Source records
_ _ _ _

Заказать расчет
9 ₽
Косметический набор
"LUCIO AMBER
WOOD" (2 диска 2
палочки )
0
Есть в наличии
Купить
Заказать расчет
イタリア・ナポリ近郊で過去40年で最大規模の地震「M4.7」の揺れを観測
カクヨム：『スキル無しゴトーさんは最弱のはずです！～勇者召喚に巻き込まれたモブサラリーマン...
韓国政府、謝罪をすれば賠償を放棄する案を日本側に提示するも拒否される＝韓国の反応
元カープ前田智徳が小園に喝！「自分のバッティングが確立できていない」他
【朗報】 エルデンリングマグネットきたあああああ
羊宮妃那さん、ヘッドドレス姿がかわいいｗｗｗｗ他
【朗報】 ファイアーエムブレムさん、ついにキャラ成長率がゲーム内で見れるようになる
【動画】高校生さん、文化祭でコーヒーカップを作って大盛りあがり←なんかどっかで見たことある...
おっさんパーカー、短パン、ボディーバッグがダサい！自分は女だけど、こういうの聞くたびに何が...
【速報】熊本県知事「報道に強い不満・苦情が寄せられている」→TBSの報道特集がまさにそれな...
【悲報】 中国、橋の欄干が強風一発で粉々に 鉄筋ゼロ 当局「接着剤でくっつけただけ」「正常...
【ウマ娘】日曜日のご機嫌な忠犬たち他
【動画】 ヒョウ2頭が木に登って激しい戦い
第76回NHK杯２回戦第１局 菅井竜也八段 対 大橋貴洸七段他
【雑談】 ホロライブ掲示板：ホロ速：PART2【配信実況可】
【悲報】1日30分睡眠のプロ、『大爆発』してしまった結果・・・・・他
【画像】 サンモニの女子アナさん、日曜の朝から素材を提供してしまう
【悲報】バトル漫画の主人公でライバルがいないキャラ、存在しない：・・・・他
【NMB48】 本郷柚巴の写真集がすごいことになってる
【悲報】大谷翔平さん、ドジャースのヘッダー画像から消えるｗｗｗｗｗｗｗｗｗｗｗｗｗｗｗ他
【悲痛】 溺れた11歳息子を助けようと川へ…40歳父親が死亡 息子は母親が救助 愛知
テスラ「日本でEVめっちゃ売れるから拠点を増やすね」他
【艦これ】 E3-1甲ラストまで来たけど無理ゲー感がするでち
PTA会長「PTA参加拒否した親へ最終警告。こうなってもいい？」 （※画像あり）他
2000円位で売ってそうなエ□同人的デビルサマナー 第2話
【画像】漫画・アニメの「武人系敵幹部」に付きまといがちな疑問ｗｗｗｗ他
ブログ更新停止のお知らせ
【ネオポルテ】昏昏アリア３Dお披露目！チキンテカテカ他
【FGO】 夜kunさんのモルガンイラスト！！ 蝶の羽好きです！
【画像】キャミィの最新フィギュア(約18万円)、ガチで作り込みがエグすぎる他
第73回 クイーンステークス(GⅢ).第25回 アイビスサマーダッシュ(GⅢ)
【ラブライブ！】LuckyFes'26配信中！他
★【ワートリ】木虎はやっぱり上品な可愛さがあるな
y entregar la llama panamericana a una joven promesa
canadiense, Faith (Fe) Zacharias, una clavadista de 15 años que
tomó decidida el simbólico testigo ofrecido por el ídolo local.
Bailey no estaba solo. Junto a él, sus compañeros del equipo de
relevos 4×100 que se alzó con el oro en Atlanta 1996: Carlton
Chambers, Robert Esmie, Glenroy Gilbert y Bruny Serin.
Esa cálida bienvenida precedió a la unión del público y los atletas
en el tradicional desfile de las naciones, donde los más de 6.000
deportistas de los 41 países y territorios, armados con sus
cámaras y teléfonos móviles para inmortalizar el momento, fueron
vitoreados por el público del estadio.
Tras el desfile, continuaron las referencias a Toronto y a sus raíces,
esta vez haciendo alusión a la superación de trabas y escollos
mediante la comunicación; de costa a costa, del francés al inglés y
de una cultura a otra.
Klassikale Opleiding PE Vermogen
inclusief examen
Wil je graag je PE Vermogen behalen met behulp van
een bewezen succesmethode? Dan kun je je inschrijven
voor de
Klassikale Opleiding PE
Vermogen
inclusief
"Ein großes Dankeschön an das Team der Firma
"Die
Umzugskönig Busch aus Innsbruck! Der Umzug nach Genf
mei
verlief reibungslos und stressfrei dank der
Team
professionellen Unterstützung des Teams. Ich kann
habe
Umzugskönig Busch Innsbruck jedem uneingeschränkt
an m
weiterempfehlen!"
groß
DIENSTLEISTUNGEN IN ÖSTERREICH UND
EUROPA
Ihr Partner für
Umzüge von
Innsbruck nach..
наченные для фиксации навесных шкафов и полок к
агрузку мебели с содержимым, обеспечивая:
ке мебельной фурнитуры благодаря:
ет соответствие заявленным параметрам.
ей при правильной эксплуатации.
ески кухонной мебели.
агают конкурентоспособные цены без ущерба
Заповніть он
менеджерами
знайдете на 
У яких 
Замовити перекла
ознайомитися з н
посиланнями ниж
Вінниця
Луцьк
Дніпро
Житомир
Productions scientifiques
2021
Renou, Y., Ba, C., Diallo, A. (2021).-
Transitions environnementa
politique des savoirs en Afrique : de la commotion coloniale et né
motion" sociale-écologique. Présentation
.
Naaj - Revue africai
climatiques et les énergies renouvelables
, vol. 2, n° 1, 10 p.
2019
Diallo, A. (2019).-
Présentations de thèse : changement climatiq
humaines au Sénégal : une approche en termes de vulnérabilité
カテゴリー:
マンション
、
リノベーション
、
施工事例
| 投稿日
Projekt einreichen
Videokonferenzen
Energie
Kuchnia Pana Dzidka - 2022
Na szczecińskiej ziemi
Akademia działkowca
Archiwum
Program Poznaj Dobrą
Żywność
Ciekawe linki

_ _ _ _

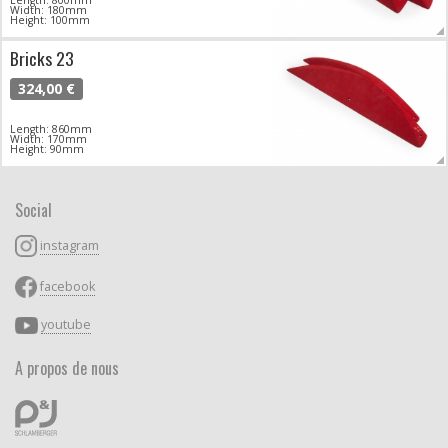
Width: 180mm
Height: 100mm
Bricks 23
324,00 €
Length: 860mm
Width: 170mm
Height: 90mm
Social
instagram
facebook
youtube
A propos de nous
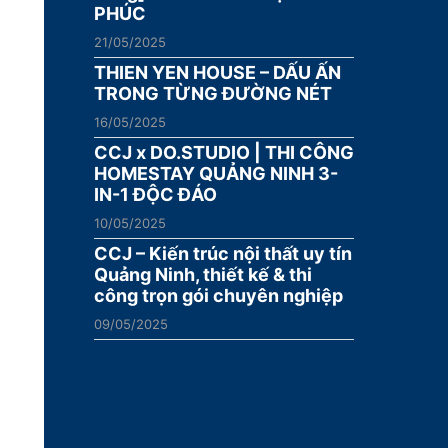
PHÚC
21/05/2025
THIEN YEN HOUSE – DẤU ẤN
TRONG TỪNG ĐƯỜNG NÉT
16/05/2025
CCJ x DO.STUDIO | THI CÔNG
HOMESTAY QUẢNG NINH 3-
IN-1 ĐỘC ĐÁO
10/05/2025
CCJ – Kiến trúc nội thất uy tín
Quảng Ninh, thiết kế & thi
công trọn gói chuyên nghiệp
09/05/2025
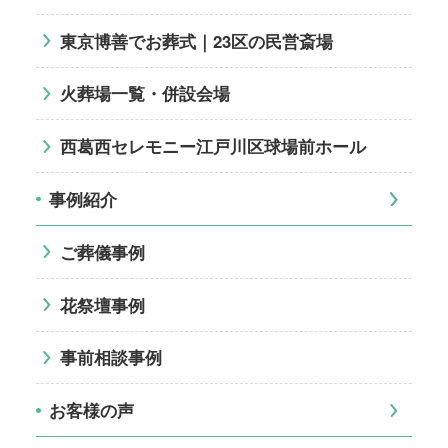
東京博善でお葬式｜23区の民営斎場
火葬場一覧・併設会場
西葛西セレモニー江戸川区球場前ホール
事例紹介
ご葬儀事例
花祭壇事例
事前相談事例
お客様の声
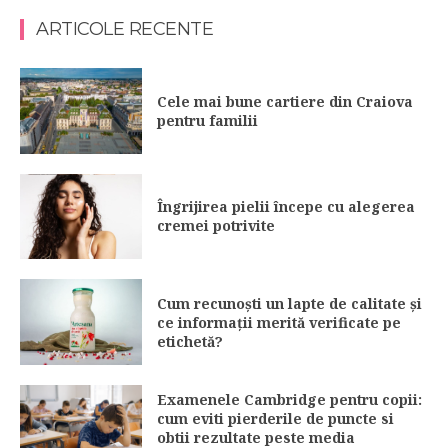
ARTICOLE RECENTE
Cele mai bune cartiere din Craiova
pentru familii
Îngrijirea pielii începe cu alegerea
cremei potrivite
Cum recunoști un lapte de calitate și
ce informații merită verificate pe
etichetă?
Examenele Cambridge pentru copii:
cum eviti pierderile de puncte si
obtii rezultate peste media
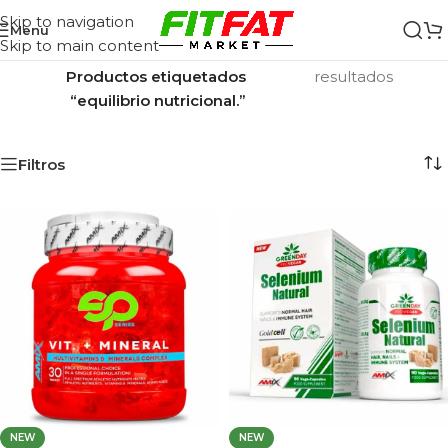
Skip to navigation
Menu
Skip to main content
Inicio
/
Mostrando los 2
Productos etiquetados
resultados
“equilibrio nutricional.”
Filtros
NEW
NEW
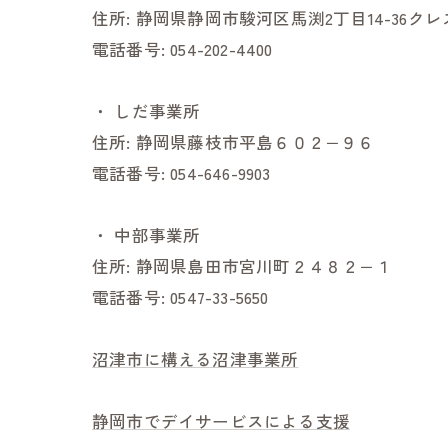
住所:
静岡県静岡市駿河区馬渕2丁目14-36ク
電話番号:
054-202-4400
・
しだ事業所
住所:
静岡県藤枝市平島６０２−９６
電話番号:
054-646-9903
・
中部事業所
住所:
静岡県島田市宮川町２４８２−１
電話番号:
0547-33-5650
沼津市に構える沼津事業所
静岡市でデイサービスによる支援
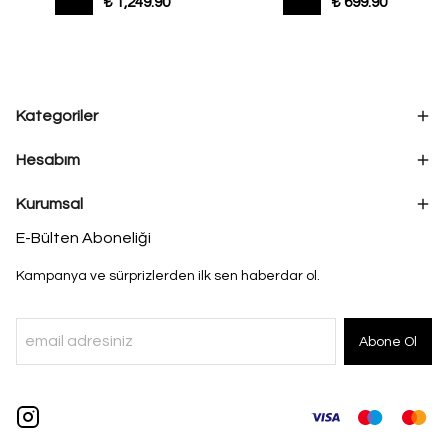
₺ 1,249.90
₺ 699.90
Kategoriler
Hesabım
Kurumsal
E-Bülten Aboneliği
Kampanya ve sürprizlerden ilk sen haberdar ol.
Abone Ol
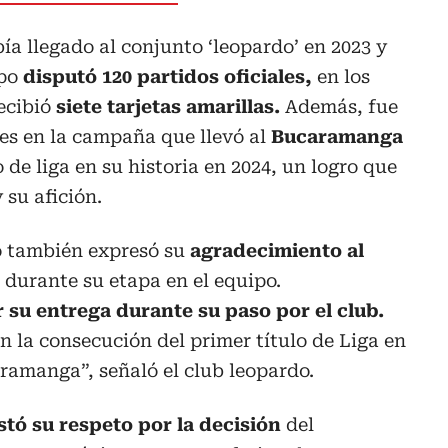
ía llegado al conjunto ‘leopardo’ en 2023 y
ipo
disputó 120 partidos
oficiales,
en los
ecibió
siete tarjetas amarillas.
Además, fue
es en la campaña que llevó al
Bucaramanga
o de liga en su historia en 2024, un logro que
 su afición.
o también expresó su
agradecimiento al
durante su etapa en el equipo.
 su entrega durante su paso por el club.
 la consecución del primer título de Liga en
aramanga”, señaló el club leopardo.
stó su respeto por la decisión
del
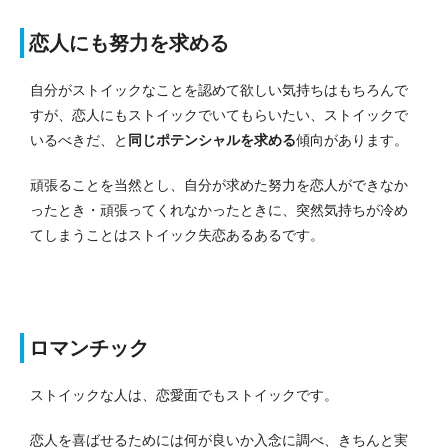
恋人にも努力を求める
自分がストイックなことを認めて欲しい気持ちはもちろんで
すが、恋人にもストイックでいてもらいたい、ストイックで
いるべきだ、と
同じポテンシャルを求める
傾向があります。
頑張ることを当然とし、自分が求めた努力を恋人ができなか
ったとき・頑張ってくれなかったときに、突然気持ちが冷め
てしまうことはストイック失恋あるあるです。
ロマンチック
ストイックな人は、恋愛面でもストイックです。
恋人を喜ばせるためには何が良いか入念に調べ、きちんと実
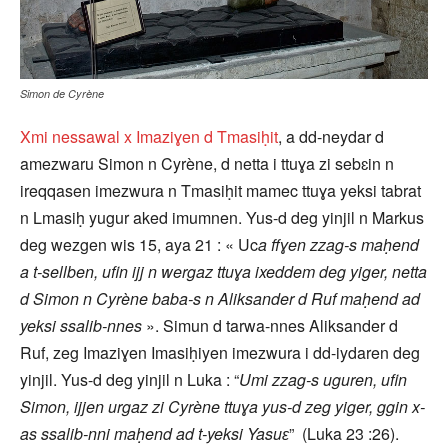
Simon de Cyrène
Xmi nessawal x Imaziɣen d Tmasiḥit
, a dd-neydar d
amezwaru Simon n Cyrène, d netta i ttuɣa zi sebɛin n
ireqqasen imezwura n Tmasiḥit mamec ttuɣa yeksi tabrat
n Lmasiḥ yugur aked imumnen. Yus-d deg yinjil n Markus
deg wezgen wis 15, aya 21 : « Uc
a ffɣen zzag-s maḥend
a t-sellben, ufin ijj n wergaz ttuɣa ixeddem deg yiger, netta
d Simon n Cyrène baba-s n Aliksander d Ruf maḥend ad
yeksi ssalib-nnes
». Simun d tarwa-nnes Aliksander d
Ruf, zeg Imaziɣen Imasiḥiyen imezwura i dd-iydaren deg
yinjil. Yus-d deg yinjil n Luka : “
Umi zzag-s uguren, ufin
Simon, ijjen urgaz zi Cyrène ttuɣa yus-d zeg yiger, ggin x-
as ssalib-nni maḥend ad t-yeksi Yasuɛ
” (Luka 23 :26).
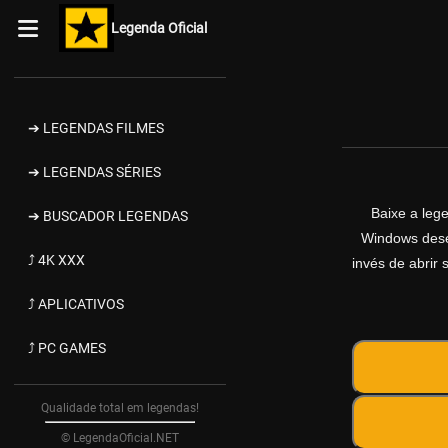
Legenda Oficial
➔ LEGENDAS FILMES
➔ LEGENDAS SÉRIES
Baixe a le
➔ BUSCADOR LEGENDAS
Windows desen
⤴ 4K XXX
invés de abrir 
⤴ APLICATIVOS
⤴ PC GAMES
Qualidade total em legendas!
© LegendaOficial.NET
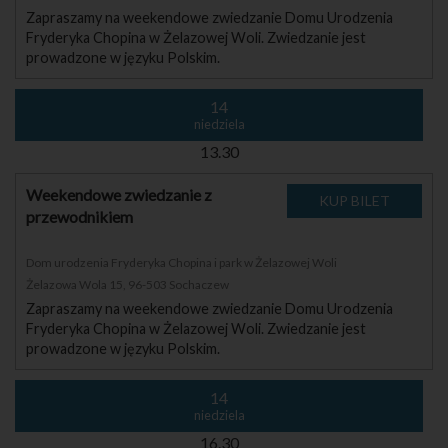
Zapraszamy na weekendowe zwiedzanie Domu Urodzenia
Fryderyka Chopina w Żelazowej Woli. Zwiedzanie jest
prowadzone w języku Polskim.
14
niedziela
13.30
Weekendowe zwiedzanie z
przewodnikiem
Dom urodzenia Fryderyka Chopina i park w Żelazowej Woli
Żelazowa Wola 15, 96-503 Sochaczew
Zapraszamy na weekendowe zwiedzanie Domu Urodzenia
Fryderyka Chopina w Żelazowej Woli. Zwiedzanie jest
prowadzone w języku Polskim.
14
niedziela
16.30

_ _ _ _

Problem to work on
Where does the string "Tmasiḥit" occur in the material? Copy every line where it does.

Task response
Xmi nessawal x Imaziɣen d Tmasiḥit
ireqqasen imezwura n Tmasiḥit mamec ttuɣa yeksi tabrat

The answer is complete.